VERSION = (2, 2, 3, 'final', 0)

__version__ = get_version(VERSION)


def setup(set_prefix=True):
    """
    Configure the settings (this happens as a side effect of accessing the
    first setting), configure logging and populate the app registry.
    Set the thread-local urlresolvers script prefix if `set_prefix` is True.
    """
    from django.apps import apps
    from django.conf import settings
    from django.urls import set_script_prefix
    from django.utils.log import configure_logging

    configure_logging(settings.LOGGING_CONFIG, settings.LOGGING)
    if set_prefix:
        set_script_prefix(
            '/' if settings.FORCE_SCRIPT_NAME is None else settings.FORCE_SCRIPT_NAME
        )
    apps.populate(settings.INSTALLED_APPS)

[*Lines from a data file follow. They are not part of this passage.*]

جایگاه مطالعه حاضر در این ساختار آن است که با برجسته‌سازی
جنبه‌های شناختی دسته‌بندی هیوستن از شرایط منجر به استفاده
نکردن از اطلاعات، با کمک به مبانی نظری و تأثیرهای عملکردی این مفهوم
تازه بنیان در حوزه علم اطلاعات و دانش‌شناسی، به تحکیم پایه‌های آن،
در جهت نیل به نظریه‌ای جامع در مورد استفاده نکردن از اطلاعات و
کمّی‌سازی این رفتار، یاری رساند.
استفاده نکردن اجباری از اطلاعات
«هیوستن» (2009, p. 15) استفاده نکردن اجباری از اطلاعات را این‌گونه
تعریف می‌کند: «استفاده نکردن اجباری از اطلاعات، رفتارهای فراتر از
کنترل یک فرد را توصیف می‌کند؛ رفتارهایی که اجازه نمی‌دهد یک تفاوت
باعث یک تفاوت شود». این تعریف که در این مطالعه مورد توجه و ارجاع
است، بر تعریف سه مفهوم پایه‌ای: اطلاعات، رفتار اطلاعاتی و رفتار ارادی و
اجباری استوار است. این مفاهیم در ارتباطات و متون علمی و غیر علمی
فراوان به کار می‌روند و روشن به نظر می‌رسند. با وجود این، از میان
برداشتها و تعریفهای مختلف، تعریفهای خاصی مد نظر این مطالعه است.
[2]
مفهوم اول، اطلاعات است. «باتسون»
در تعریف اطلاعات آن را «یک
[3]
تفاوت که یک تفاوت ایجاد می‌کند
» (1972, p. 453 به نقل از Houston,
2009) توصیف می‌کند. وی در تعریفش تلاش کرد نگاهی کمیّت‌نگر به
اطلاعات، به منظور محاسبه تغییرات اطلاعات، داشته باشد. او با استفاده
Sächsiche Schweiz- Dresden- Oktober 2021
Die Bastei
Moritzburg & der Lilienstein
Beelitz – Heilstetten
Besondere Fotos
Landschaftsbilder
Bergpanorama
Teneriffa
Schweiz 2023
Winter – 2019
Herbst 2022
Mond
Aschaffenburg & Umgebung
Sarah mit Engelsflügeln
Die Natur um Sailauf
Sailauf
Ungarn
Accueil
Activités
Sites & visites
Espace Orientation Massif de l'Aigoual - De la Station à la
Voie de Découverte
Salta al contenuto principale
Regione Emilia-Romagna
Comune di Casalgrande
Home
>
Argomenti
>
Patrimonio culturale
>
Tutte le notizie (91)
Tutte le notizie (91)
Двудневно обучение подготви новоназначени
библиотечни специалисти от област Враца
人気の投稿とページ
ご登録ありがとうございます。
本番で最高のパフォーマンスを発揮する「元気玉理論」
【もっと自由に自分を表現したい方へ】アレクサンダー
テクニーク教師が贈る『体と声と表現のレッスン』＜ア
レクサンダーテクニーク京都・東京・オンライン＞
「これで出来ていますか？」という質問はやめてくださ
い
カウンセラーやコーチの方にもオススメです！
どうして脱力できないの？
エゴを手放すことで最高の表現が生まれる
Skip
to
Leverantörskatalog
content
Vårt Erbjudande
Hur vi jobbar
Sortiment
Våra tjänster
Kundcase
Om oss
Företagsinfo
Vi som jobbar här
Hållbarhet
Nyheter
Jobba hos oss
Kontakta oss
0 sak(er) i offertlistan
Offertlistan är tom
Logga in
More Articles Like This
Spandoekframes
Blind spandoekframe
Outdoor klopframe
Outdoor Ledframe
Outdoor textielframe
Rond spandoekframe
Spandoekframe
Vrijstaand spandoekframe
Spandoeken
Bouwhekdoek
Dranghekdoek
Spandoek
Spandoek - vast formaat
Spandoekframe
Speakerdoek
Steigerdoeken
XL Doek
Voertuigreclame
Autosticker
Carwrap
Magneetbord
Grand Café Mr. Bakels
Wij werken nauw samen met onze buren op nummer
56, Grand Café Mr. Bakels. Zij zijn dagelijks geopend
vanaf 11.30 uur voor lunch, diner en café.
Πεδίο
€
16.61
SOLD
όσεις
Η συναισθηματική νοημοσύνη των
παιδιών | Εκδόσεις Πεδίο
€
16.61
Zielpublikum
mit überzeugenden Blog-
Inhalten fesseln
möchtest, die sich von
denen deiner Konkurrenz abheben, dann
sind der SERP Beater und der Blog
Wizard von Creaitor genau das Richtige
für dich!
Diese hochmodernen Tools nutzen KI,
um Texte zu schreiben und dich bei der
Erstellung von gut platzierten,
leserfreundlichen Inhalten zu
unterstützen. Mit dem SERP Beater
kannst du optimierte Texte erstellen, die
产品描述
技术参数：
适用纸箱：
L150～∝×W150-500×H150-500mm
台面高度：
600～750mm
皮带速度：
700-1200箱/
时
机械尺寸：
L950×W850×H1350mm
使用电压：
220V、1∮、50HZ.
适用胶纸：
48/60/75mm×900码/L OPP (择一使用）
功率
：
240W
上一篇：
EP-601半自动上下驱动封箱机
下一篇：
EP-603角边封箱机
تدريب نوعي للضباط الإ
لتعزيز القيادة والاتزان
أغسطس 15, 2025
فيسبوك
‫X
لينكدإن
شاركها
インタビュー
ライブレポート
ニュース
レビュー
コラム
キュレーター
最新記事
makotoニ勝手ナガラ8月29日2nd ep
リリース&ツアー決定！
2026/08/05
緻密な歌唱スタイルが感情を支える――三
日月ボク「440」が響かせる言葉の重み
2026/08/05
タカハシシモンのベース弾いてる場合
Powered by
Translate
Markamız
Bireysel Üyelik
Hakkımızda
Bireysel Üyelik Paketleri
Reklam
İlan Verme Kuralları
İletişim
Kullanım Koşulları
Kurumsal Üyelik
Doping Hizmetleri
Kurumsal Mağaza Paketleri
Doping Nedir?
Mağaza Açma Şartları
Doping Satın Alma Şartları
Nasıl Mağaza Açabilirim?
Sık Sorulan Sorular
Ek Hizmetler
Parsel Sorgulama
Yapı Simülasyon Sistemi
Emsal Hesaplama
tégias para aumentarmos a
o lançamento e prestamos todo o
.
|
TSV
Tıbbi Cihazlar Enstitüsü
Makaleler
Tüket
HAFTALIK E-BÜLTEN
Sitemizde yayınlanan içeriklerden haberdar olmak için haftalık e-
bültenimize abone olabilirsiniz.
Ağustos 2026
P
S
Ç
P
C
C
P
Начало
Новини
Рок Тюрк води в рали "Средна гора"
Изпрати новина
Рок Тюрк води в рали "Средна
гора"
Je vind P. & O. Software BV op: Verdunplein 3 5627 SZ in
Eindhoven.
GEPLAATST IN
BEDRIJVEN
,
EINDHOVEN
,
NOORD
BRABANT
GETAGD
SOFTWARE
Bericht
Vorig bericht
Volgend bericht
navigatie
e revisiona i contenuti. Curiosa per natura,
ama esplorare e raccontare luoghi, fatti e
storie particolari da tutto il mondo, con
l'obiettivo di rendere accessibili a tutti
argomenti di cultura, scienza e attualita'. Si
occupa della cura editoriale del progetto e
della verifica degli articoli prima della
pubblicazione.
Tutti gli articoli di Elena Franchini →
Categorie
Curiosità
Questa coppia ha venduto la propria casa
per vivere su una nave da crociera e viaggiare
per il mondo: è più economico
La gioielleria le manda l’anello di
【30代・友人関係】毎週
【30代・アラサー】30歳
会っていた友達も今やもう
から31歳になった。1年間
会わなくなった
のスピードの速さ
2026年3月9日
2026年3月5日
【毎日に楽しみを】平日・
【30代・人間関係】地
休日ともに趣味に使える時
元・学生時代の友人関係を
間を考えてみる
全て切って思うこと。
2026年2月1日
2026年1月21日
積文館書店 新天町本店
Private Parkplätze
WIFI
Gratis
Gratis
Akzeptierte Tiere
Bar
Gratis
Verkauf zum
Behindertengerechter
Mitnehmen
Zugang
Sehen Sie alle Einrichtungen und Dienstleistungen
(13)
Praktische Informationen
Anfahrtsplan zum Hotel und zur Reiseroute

This is the output of the file generated when I create a project with Python 3.8.0 b1 and Django 2.2.3

from django.utils.version import get_version

VERSION = (2, 2, 3, 'final', 0)

__version__ = get_version(VERSION)


def setup(set_prefix=True):
    """
    Configure the settings (this happens as a side effect of accessing the
    first setting), configure logging and populate the app registry.
    Set the thread-local urlresolvers script prefix if `set_prefix` is True.
    """
    from django.apps import apps
    from django.conf import settings
    from django.urls import set_script_prefix
    from django.utils.log import configure_logging

    configure_logging(settings.LOGGING_CONFIG, settings.LOGGING)
    if set_prefix:
        set_script_prefix(
            '/' if settings.FORCE_SCRIPT_NAME is None else settings.FORCE_SCRIPT_NAME
        )
    apps.populate(settings.INSTALLED_APPS)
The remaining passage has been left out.